Law books02Charges of discarding quota fish at sea and then misreporting the catch have been found proven against the captain of the Korean fishing vessel Oyang 77 that did 11 trips in the New Zealand region.

The vessel remained tied up Lyttelton and the trial judge, Christchurch District Court Judge Brian Callaghan, was able to visit it during the 14-day hearing last year. His reserved decision at the end of the judge-alone trial has just been released.

The Ministry of Primary Industries called evidence from five Indonesian crew members, a fisheries observer, and three fisheries officers, and there was one defence witness –the vessel’s chief officer.

The captain, Dae Jun Lee, 30, pleaded guilty during the trial to charges of omitting to report that a basking shark had been caught in the net and returned to the sea, and omitting to include details in the catch documentation about fish catch lost at sea when a net broke and sank.

Judge Callaghan found the charges proved against Lee of discarding squid, hoki, and barracouta at sea and then filing false or misleading catch returns, but dismissed similar charges relating to another trip, and referring to hoki, ghost shark, ling, sea perch, squid, and lookdown dory.

The case has been adjourned to a sentencing date to be set by the court registrar.

The ship is owned by the Sajo Oyang Corporation, while Southern Storm Fishing 2007 Ltd was the fishing quota permit holder and chartered the vessel.

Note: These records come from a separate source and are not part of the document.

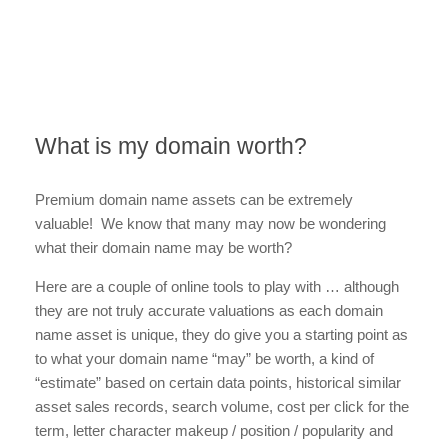
What is my domain worth?
Premium domain name assets can be extremely
valuable! We know that many may now be wondering
what their domain name may be worth?
Here are a couple of online tools to play with … although
they are not truly accurate valuations as each domain
name asset is unique, they do give you a starting point as
to what your domain name “may” be worth, a kind of
“estimate” based on certain data points, historical similar
asset sales records, search volume, cost per click for the
term, letter character makeup / position / popularity and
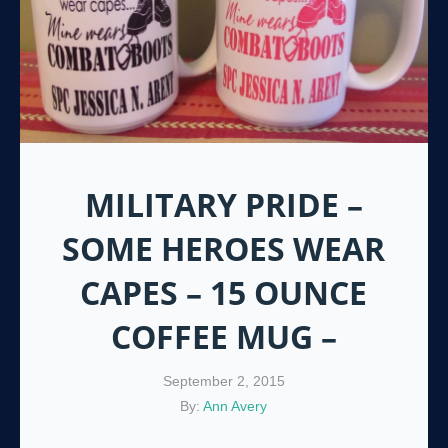
MILITARY PRIDE –
SOME HEROES WEAR
CAPES – 15 OUNCE
COFFEE MUG –
September 2, 2015
By:
Ann Avery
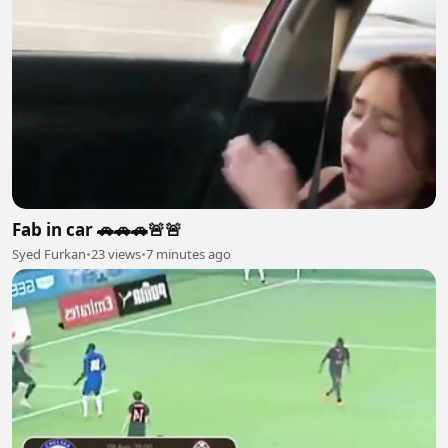
Fab in car 🚗🚗🚗🚨🚨
Syed Furkan
•
23 views
•
7 minutes ago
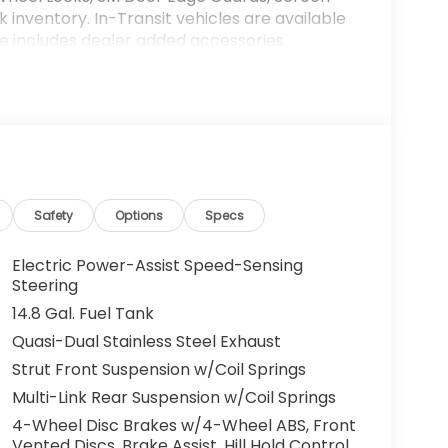
k inventory. In-Transit vehicles are available
ce includes dealer added accessories.
Safety
Options
Specs
Electric Power-Assist Speed-Sensing
Steering
14.8 Gal. Fuel Tank
Quasi-Dual Stainless Steel Exhaust
Strut Front Suspension w/Coil Springs
Multi-Link Rear Suspension w/Coil Springs
4-Wheel Disc Brakes w/4-Wheel ABS, Front
Vented Discs, Brake Assist, Hill Hold Control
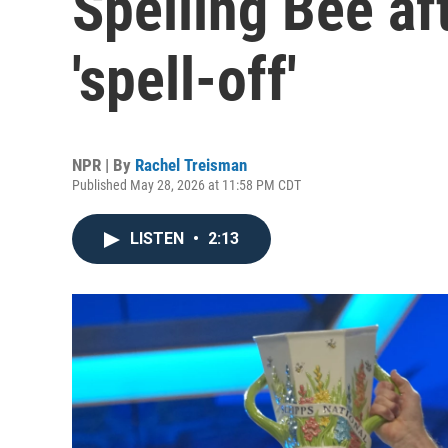
Spelling Bee aft
'spell-off'
NPR | By
Rachel Treisman
Published May 28, 2026 at 11:58 PM CDT
LISTEN
•
2:13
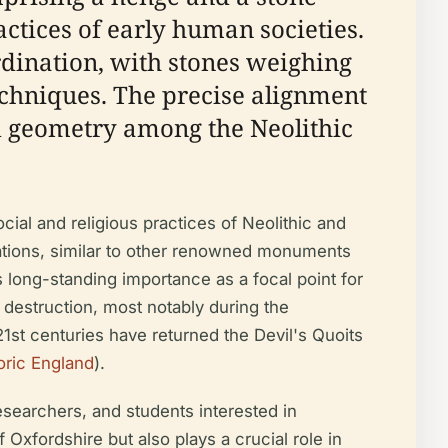
ractices of early human societies.
rdination, with stones weighing
echniques. The precise alignment
nd geometry among the Neolithic
ocial and religious practices of Neolithic and
vations, similar to other renowned monuments
s long-standing importance as a focal point for
 destruction, most notably during the
 21st centuries have returned the Devil's Quoits
oric England
).
researchers, and students interested in
f Oxfordshire but also plays a crucial role in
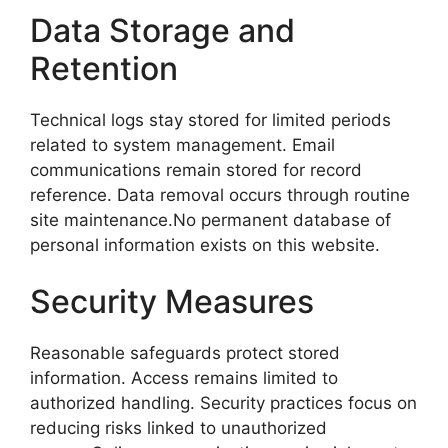
Data Storage and
Retention
Technical logs stay stored for limited periods
related to system management. Email
communications remain stored for record
reference. Data removal occurs through routine
site maintenance.No permanent database of
personal information exists on this website.
Security Measures
Reasonable safeguards protect stored
information. Access remains limited to
authorized handling. Security practices focus on
reducing risks linked to unauthorized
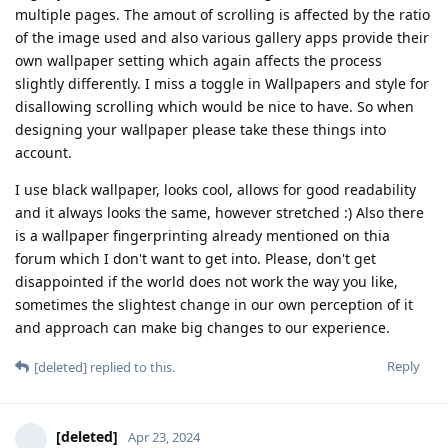
multiple pages. The amout of scrolling is affected by the ratio
of the image used and also various gallery apps provide their
own wallpaper setting which again affects the process
slightly differently. I miss a toggle in Wallpapers and style for
disallowing scrolling which would be nice to have. So when
designing your wallpaper please take these things into
account.
I use black wallpaper, looks cool, allows for good readability
and it always looks the same, however stretched :) Also there
is a wallpaper fingerprinting already mentioned on thia
forum which I don't want to get into. Please, don't get
disappointed if the world does not work the way you like,
sometimes the slightest change in our own perception of it
and approach can make big changes to our experience.
Reply
[deleted]
replied to this.
[deleted]
Apr 23, 2024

The owners have made application for the court to consider a “special reasons” argument which may affect penalty. A pre-sentence conference will be held to settle arrangements for submissions on that issue.

There was a pay dispute when the vessel docked at Lyttelton in March 2012, about the crew being required to receive no less than the New Zealand minimum wage while in the New Zealand Fishing Management Area.

However, Judge Callaghan rejected the suggestion that the crew members were embellishing or making up evidence to put pressure on Sajo to resolve their pay claims. He said: “I find absolutely nothing in the suggestion that these witnesses were giving evidence with this agenda in mind.”

He found there was evidence that Lee had played an active role in ordering, directing, or overseeing some discarding of fish at sea. But there was also evidence which strongly suggested that other Korean officers gave similar orders to discard, and there was also evidence that crew members may have discarded fish on their own volition.

Some evidence relating to discarding where the judge was not satisifed it was at the direction of Lee. Lee had made it clear that fish should not be discarded while a fishery observer was on board.

The factory manager, 42-year-old Soon Ill Hwang, was present and may have authorised the discarding on these occasions, but Interpol has since verified that Hwang has been killed in a motor accident in China.

Mark Dollimore appeared as defence counsel for Lee, who was not at the hearing because he is overseas. Chris Lange appeared as prosecutor for the Ministry of Primary Industries.